穂高集中登山

8月6日〜9日
荒松・他

北尾根敗退

 北尾根敗退というよりも敵前(北尾根)逃亡と言って間違いないであろう。その原因として気力のなさ、其の元になる体力不足が考えられる。6〜7月と毎週のように山(六甲山)に出かけトレーニングに励んだつもりであるが結果においてあまり体力増強には繋がらなかった。もう歳だからと諦めたくなるのだが、76歳にしてマッキンレー登頂に成功した人の事を考えればもう少しはやれるのではないかと気を取り直している所である。以下は北尾根敗退の簡単な記録である。

8月7日
午前5時30分、光用さんと二人で小梨平を先発する。明神池まではまずまずのペースである。ここでしばらく休憩していると後発の竹田さんと佐々木さんがやってくる。ここからは両氏とともに行動する。横尾までは美しい穂高連峰を眺めながらの普通りのペースである。この時点では今日中に5、6のコルまではと考えていたのだがーー、横尾からしばらく行くと屏風岩に出会うこの岩はやはり懐かしい。
 「天高く聳える屏風の岩肌に我が青春のトレースを見る」
本谷橋出会いまでは少し時聞を要した。この時点では5、6のコルも怪しくなる。ここで大休止。ここからは佐々木さんと別れ三人が先発する。竹田さんのゆっくりではあるが確実なペースについてゆくのが辛い。竹竿を杖替わりにしている姿に他の登山者が注目するもののやはりしんどいのである。この時点で今日の5、6ノコルは諦めていたように思う。
 正午、竹田さんに少し遅れて涸沢に着く。
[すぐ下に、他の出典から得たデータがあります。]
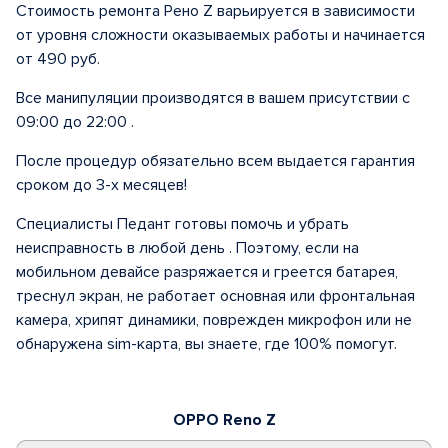
Стоимость ремонта Рено Z варьируется в зависимости
от уровня сложности оказываемых работы и начинается
от 490 руб.
Все манипуляции производятся в вашем присутствии с
09:00 до 22:00 .
После процедур обязательно всем выдается гарантия
сроком до 3-х месяцев!
Специалисты Педант готовы помочь и убрать
неисправность в любой день . Поэтому, если на
мобильном девайсе разряжается и греется батарея,
треснул экран, не работает основная или фронтальная
камера, хрипят динамики, поврежден микрофон или не
обнаружена sim-карта, вы знаете, где 100% помогут.
OPPO Reno Z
竹田さんは今日中に奥穂小屋に行くとの事。天気も怪しくなってきたので慌ててツェルト設営に取り掛かった。ツェルトを張り終えると、すぐに大粒の雨。ツェルト内がびしょ濡れになったにのはいうまでもない。一時間で雨も止み晴れ間も見えてきたので涸沢ヒュッテのテラスに行きビールを飲む。久しぶりの穂高は懐かしい。
 「涸沢ヒュッテのテラスでホット一息をつく
  前穂高北尾根、釣り尾根、奥穂、北穂南陵へとつづく山稜が私を青春へと誘う
  あの高い夏空の下岩壁を攀じ登った青春は喜びと希望と憧れとともに
  流れる白い雲の彼方へときえてしまった
  たとえ夏の強い光が降り注ごうとも私を岩壁へと誘う事はないだろう
  もはや私は歳をとったのである
  遠い峰々に想いをめぐらしつつ、私はビールを飲み続けた」

 其の後ツェルト前でビールとウィスキーを飲んでいると突然の雨、日暮前の雨が北尾根断念への決定打となる。其の後は長い長いそして辛い辛い夜となった。
 『お互いに背中押し合い暖をとる雨の涸沢ツェルト悲し』

8月8日
 夜明けをまって重い足取りで下山を開始する。目指すは嘉門次小屋、イワナ定食、ビール、コツ酒の美味しかったのは言うまでもない。食後明神池でへばっていると佐々木さんがその後すぐに松村さん夫妻と出会う。後は小梨平まで歩けば、何の成果もなかったが印象に残ったこの山行も終わりである。